Well okay, rotate till terminal position, that better?
My sister, Scrub Jay, and I have recently moved in together. Just today, I realized that she is the type to leave the sponge in the bottom of the sink, sopping wet. I thought the few other times this had happened that she had just forgotten to do it the proper way, i.e. squeezing the sponge out and setting it on the edge of the sink. It’s OK, since I do most of the washing up. Since we don’t do much actual cooking (microwaves were made for folks like us) it doesn’t amount to much. Could use the dishwasher but it would take a week or more to fill it and it just seems easier to keep up with it day to day.
I like to cut the sponge in four or five pieces, not only because I’m ch–, uh, frugal, but just because a whole sponge just doesn’t feel comfortable in my hand.

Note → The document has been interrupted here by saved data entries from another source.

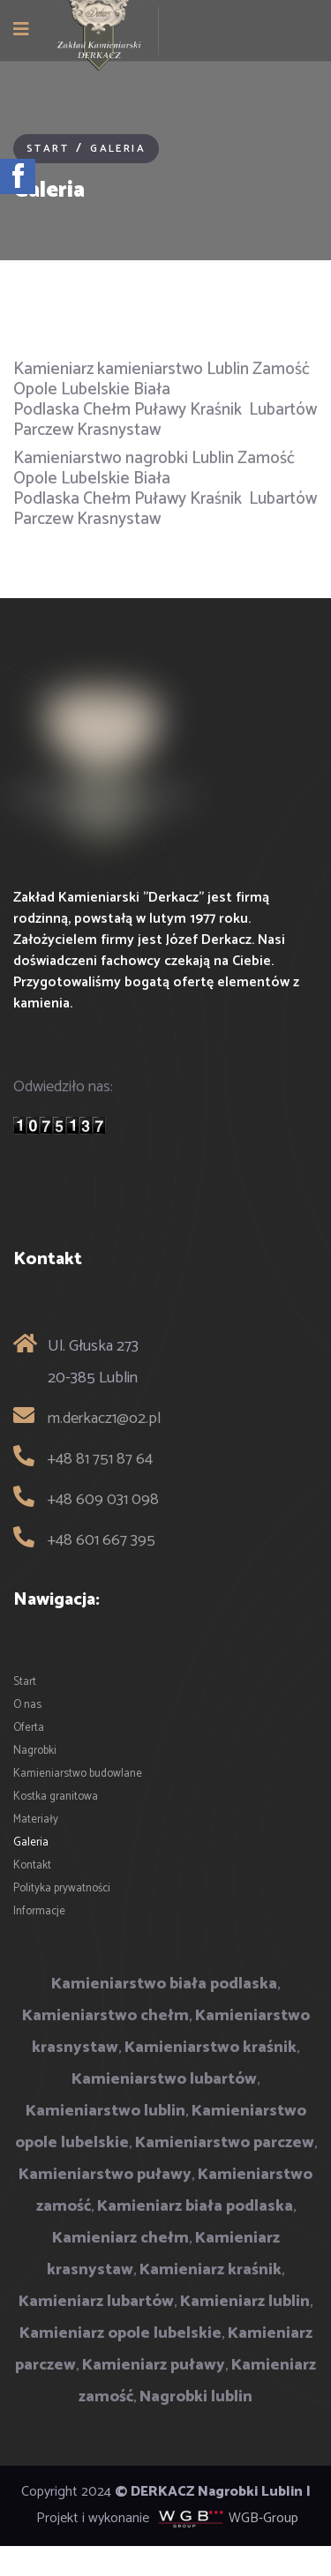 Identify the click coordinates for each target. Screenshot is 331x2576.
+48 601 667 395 (101, 1540)
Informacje (39, 1911)
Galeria (31, 1842)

I replace mine when the old one takes on a life form of its own and runs away probably aided by the slimy tiny feet on billions of still multiplying bacteria.
Sponges are gross. I use dishcloths, and I put them in the laundry to wash after each use.
Interesting discussion. It sounds like folks, like me, who wring out the sponge and leave it out of the sink, care about it. But no one has cited anything that suggests it is “better” in some objective way. How come it matters to you? I guess I feel a wrung-out sponge is less likely to have yucky stuff in it, smell bad.
Another vote for: lasts for months & nuke it after use.
When they’re starting to get ratty, they get demoted to bathroom, then toilet duty until they’re useless. No microwave nuking then (obviously…), but I’ll set them out in the sun to dry/disinfect. They last about a month on bathroom duty before they’re toast.
OK. Thanks. I’m thinking of trying some micro fibre ones.